╭─ Data in this exercise
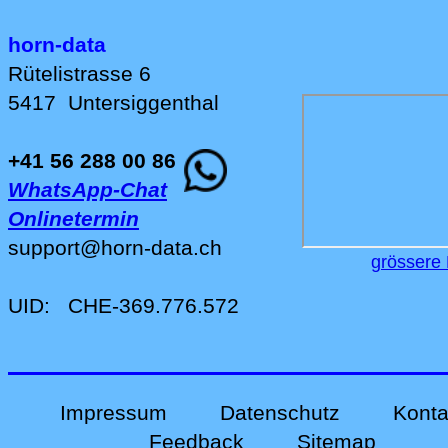
horn-data
Rütelistrasse 6
5417
Untersiggenthal
+41 56 288 00 86
WhatsApp-Chat
Onlinetermin
support
@
horn-data
.
ch
grössere 
UID:
CHE-369.776.572
Impressum
Datenschutz
Konta
Feedback
Sitemap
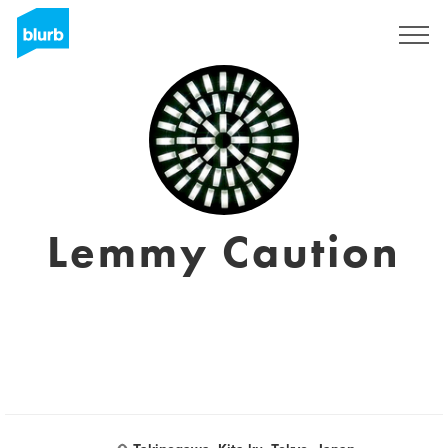
Registreren
Lemmy Caution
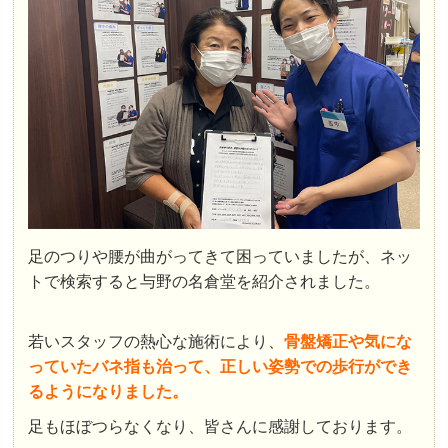
足のつりや腰が曲がってきて困っていましたが、ネッ
トで検索すると与野の名倉堂を紹介されました。
若いスタッフの熱心な施術により、
骨盤矯正や気にな
っていたバネ指も治って、正しい姿勢での歩行ができ
るようになりました。
足もほぼつらなくなり、皆さんに感謝しております。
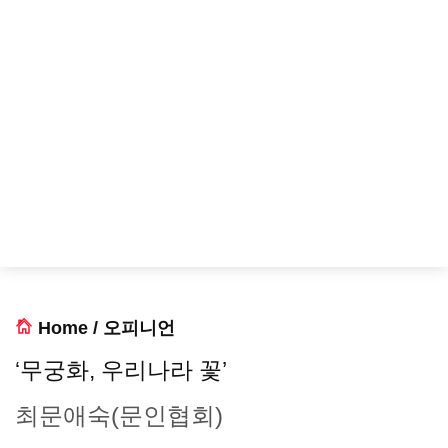
Home
/
오피니언
‘무궁화, 우리나라 꽃’
최문애숙(문인협회)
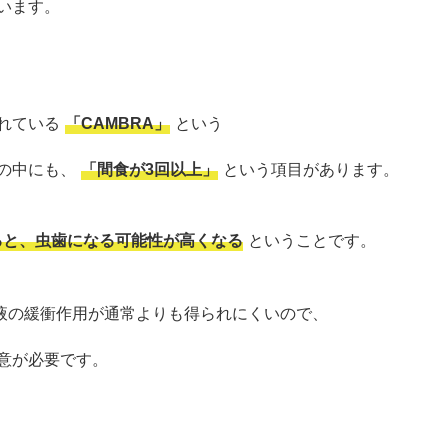
います。
れている
「CAMBRA」
という
の中にも、
「
間食が3回以上」
という項目があります。
ると、
虫歯になる可能性が高くなる
ということです。
液の緩衝作用が通常よりも得られにくいので、
意が必要です。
╰─
#### Requirement:
The records above should be written out exactly, and the images dropped.

#### Result below:
horn-data
Rütelistrasse 6
5417
Untersiggenthal
+41 56 288 00 86
WhatsApp-Chat
Onlinetermin
support
@
horn-data
.
ch
grössere 
UID:
CHE-369.776.572
Impressum
Datenschutz
Konta
Feedback
Sitemap
Registreren
Lemmy Caution
足のつりや腰が曲がってきて困っていましたが、ネッ
トで検索すると与野の名倉堂を紹介されました。
若いスタッフの熱心な施術により、
骨盤矯正や気にな
っていたバネ指も治って、正しい姿勢での歩行ができ
るようになりました。
足もほぼつらなくなり、皆さんに感謝しております。
Home
/
오피니언
‘무궁화, 우리나라 꽃’
최문애숙(문인협회)
います。
れている
「CAMBRA」
という
の中にも、
「
間食が3回以上」
という項目があります。
ると、
虫歯になる可能性が高くなる
ということです。
液の緩衝作用が通常よりも得られにくいので、
意が必要です。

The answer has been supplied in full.